We Tested 6 AI Tools on Financial Data Accuracy

We gave 6 AI tools real financial data. Tome turned $2.1M into $21M. Kimi fabricated 78% of all numbers. Here's exactly what each tool did with your data.

We Tested 6 AI Tools on Financial Data Accuracy

We gave six AI presentation tools the same financial data. Specific numbers: starting ARR of $500K, ending ARR of $2.1M, TAM of $8.4B with a Gartner 2025 citation, ACV of $45, monthly churn of 12%, NPS of 72. We also included a detailed mortgage scenario with a $525,000 purchase price, a 30-year fixed rate at 6.75%, and a 15-year comparison.

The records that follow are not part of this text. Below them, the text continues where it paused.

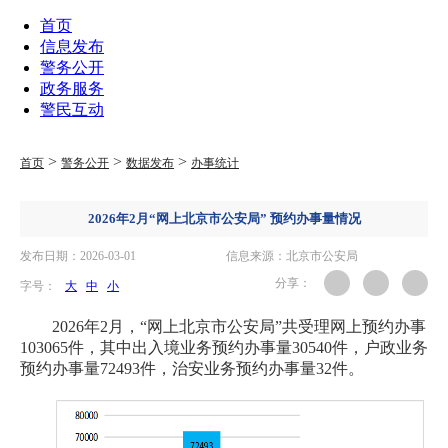
首页
信息发布
警务公开
政务服务
警民互动
>
>
>
首页
警务公开
数据发布
办事统计
2026年2月“网上北京市公安局” 预约办事量情况
发布日期：2026-03-01
信息来源：北京市公安局
分享：
字号：
大
中
小
2026年2月，“网上北京市公安局”共受理网上预约办事
103065件，其中出入境业务预约办事量30540件，户政业务
预约办事量72493件，治安业务预约办事量32件。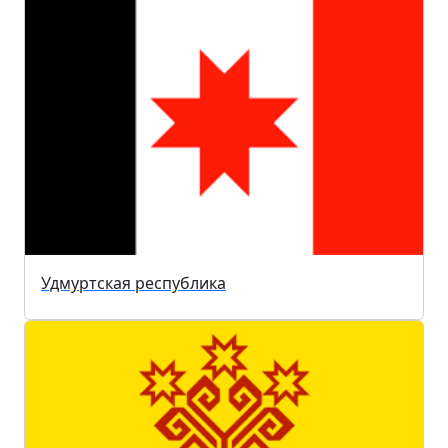
Удмуртская республика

Then we checked what the tools did with those numbers.

Tome output $21M for a $2.1M ending ARR. Same bug turned an $8.4B TAM into $84B. Gamma invented three competitors that don't exist and assigned them fabricated market caps. Kimi 2.5 fabricated approximately 47 of the 60 numbers in its final deck. LayerProof dropped the mortgage prompt entirely, in both test runs.

The tools we tested: Gamma, Beautiful.ai, Tome, Canva Magic Studio, Kimi 2.5, and LayerProof.

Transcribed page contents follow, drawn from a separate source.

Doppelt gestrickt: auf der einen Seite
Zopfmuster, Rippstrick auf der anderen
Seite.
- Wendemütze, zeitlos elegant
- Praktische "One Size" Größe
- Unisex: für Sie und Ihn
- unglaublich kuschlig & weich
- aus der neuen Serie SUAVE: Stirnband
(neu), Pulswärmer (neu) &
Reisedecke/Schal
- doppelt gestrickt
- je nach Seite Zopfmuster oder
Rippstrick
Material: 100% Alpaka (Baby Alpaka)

None handled both test scenarios without errors. Every single one invented at least some numbers. The differences are in the type of failure, how detectable it is, and how dangerous it looks in a finished presentation.

The test setup

Two scenarios. First: a SaaS investor pitch with a specific metric set. Starting ARR $500K, ending ARR $2.1M over 18 months, YoY growth 340%, ACV $45, monthly churn 12%, NPS 72, TAM $8.4B citing Gartner 2025.

Second: a mortgage scenario. Purchase price $525,000, 15% down, 30-year fixed at 6.75%, $4,200/year property tax, $1,800/year homeowner's insurance, PMI at 0.55% annually. Monthly PITI, amortization at years 5, 10, 15, and 30, total interest over the loan life, and a 15-year fixed comparison at 5.95%.

Two testers ran each tool and recorded results in a shared tracker. Every output number was checked against the inputs. Fabricated figures were flagged regardless of whether they sounded plausible.

What each tool did with the numbers

Gamma passed 7 of 9 SaaS input values. The one distortion: it changed $45 ACV to $45K without flagging the change, then added the phrase "demonstrates enterprise appeal" as if explaining the number it had just invented. On the competitor slide, it generated three companies. Acme Solutions Inc. with a $15B market cap. Global Systems Co. with $22B. Innovate Hub with $9B. None of these companies exist. All three market caps are fabricated.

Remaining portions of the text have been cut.